Again. Classic. Now think on this. Dell already supplies enormous amounts of tech products and services to the healthcare industry. Given the incredibly complementary fit between the long list of workflow related problems in healthcare, causing a long list of usability, safety, productivity, interoperability, and patient experience and engagement problems in healthcare, the following has just got be inevitable. Dell BPM tech in healthcare. In fact, it’s already here! (See next entry…)
“CodeFinder and ezyCode

  • International Classification of Diseases/Current Procedural Terminology (ICD/CPT) online code finder including cross-walk solution
  • Automated medical coding using natural language processing”
Nuff said! (well, at least here, in this particular table cell element… please read on…)

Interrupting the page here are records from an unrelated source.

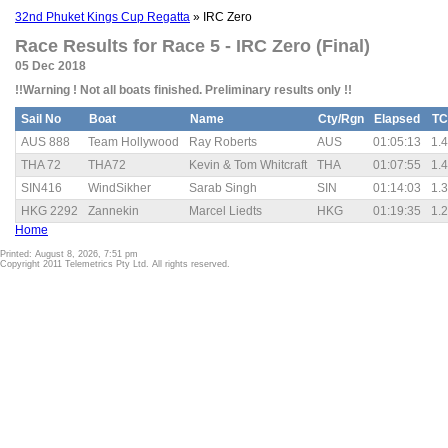
32nd Phuket Kings Cup Regatta
» IRC Zero
Race Results for Race 5 - IRC Zero (Final)
05 Dec 2018
!!Warning ! Not all boats finished. Preliminary results only !!
Sail No
Boat
Name
Cty/Rgn
Elapsed
TC
AUS 888
Team Hollywood
Ray Roberts
AUS
01:05:13
1.
THA 72
THA72
Kevin & Tom Whitcraft
THA
01:07:55
1.
SIN416
WindSikher
Sarab Singh
SIN
01:14:03
1.
HKG 2292
Zannekin
Marcel Liedts
HKG
01:19:35
1.
Home
Printed: August 8, 2026, 7:51 pm
Copyright 2011 Telemetrics Pty Ltd. All rights reserved.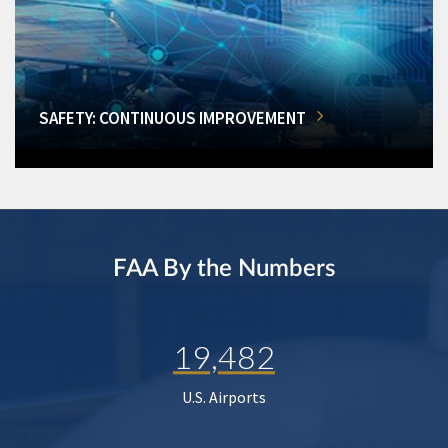
SAFETY: CONTINUOUS IMPROVEMENT
FAA By the Numbers
19,482
U.S. Airports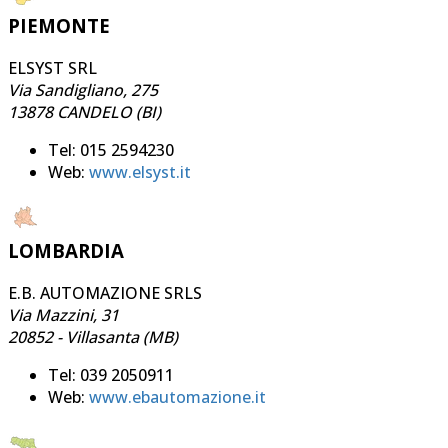
PIEMONTE
ELSYST SRL
Via Sandigliano, 275
13878 CANDELO (BI)
Tel: 015 2594230
Web:
www.elsyst.it
LOMBARDIA
E.B. AUTOMAZIONE SRLS
Via Mazzini, 31
20852 - Villasanta (MB)
Tel: 039 2050911
Web:
www.ebautomazione.it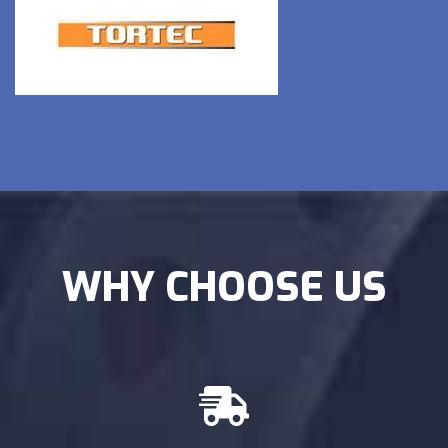
WHY CHOOSE US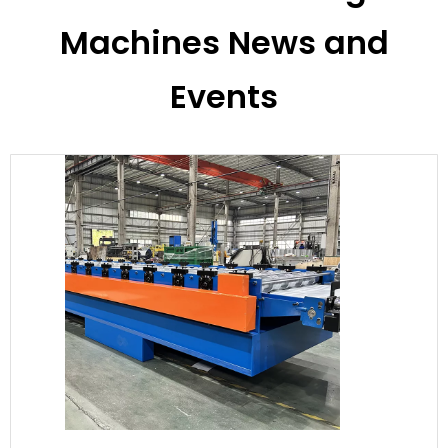
Machines News and
Events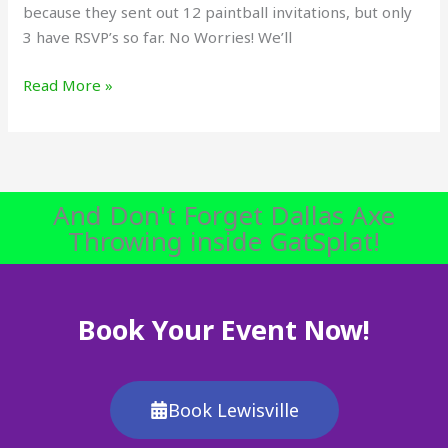
because they sent out 12 paintball invitations, but only
3 have RSVP’s so far. No Worries! We’ll
Read More »
And Don't Forget Dallas Axe
Throwing inside GatSplat!
Book Your Event Now!
Book Lewisville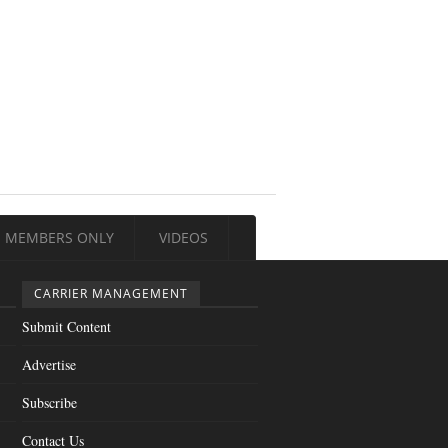
MEMBERS ONLY
VIDEOS
CARRIER MANAGEMENT
Submit Content
Advertise
Subscribe
Contact Us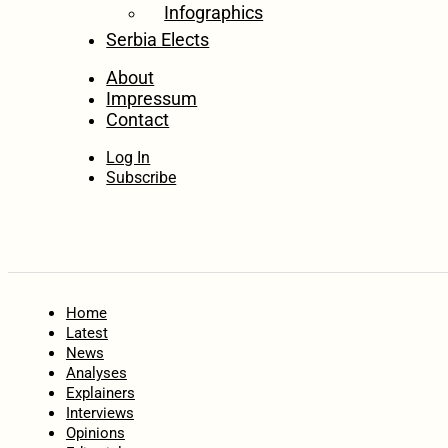
Infographics
Serbia Elects
About
Impressum
Contact
Log In
Subscribe
Home
Latest
News
Analyses
Explainers
Interviews
Opinions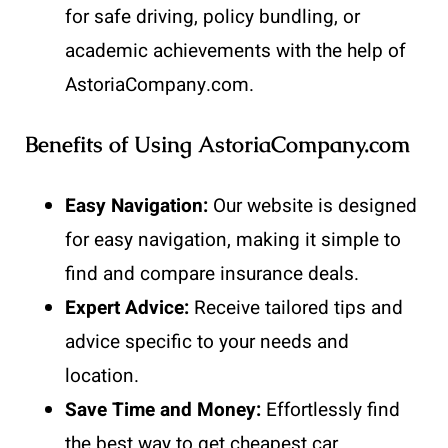
for safe driving, policy bundling, or
academic achievements with the help of
AstoriaCompany.com.
Benefits of Using AstoriaCompany.com
Easy Navigation:
Our website is designed
for easy navigation, making it simple to
find and compare insurance deals.
Expert Advice:
Receive tailored tips and
advice specific to your needs and
location.
Save Time and Money:
Effortlessly find
the best way to get cheapest car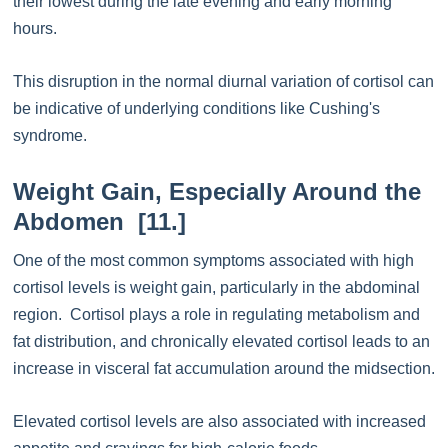
their lowest during the late evening and early morning
hours.
This disruption in the normal diurnal variation of cortisol can
be indicative of underlying conditions like Cushing's
syndrome.
Weight Gain, Especially Around the
Abdomen [11.]
One of the most common symptoms associated with high
cortisol levels is weight gain, particularly in the abdominal
region. Cortisol plays a role in regulating metabolism and
fat distribution, and chronically elevated cortisol leads to an
increase in visceral fat accumulation around the midsection.
Elevated cortisol levels are also associated with increased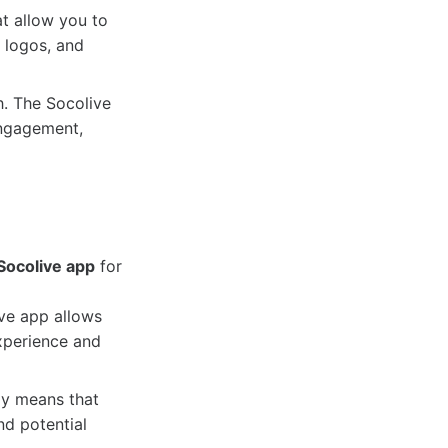
t allow you to
 logos, and
h. The Socolive
engagement,
Socolive app
for
ive app allows
xperience and
ly means that
nd potential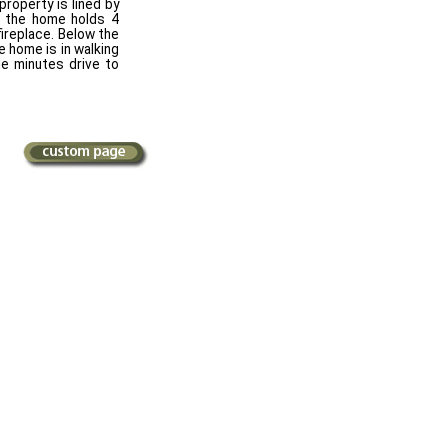
roperty is lined by
of the home holds 4
ireplace. Below the
 home is in walking
e minutes drive to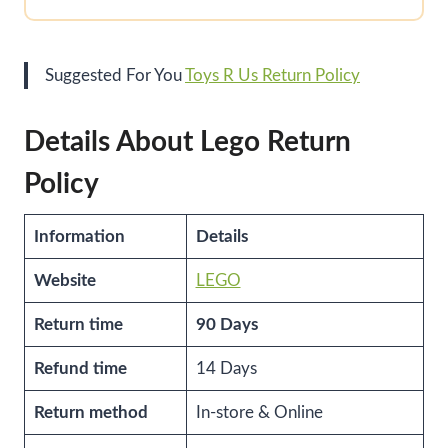
Suggested For You
Toys R Us Return Policy
Details About Lego Return
Policy
Information
Details
Website
LEGO
Return time
90 Days
Refund time
14 Days
Return method
In-store & Online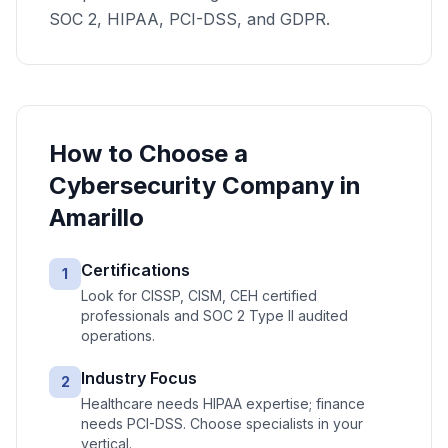
SOC 2, HIPAA, PCI-DSS, and GDPR.
How to Choose a
Cybersecurity
Company in
Amarillo
Certifications
1
Look for CISSP, CISM, CEH certified
professionals and SOC 2 Type II audited
operations.
Industry Focus
2
Healthcare needs HIPAA expertise; finance
needs PCI-DSS. Choose specialists in your
vertical.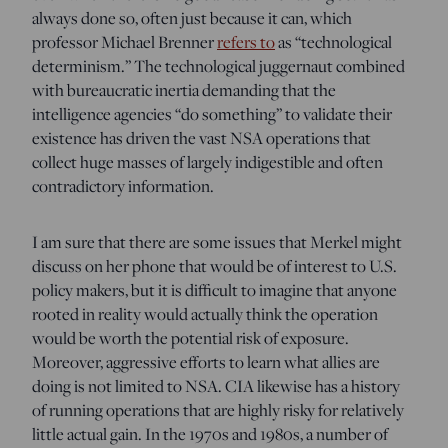
always done so, often just because it can, which
professor Michael Brenner
refers to
as “technological
determinism.” The technological juggernaut combined
with bureaucratic inertia demanding that the
intelligence agencies “do something” to validate their
existence has driven the vast NSA operations that
collect huge masses of largely indigestible and often
contradictory information.
I am sure that there are some issues that Merkel might
discuss on her phone that would be of interest to U.S.
policy makers, but it is difficult to imagine that anyone
rooted in reality would actually think the operation
would be worth the potential risk of exposure.
Moreover, aggressive efforts to learn what allies are
doing is not limited to NSA. CIA likewise has a history
of running operations that are highly risky for relatively
little actual gain. In the 1970s and 1980s, a number of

In addition to Dell’s foundational work Process Management Layer, Dell also describes its Process Transformation Layer (analytics for process health indicators and key performance indicators). And describes its Integration and Access Layer (accepts input variety of formats and from market leading integration tools, plus access via web, Android, and iOS). So you can see that Dell BPM tech is not just relevant to usability, productivity, consistency, agility, etc., but to workflow interoperability as well.

You Mission, Should You Decide To Accept It…

One of my many little projects, adding up to my very big main project (workflow-ization of healthcare?), is finding companies with both a health IT footprint and a workflow tech foot print, and trying to get those feet working together. So, when you get to HIMSS15, go the Dell booth #955, and ask them about using the Dell Business Process Management Suite to solve your healthcare workflow problems.

Tell them The Secretary sent you (who will, of course, disavow any knowledge of your mission).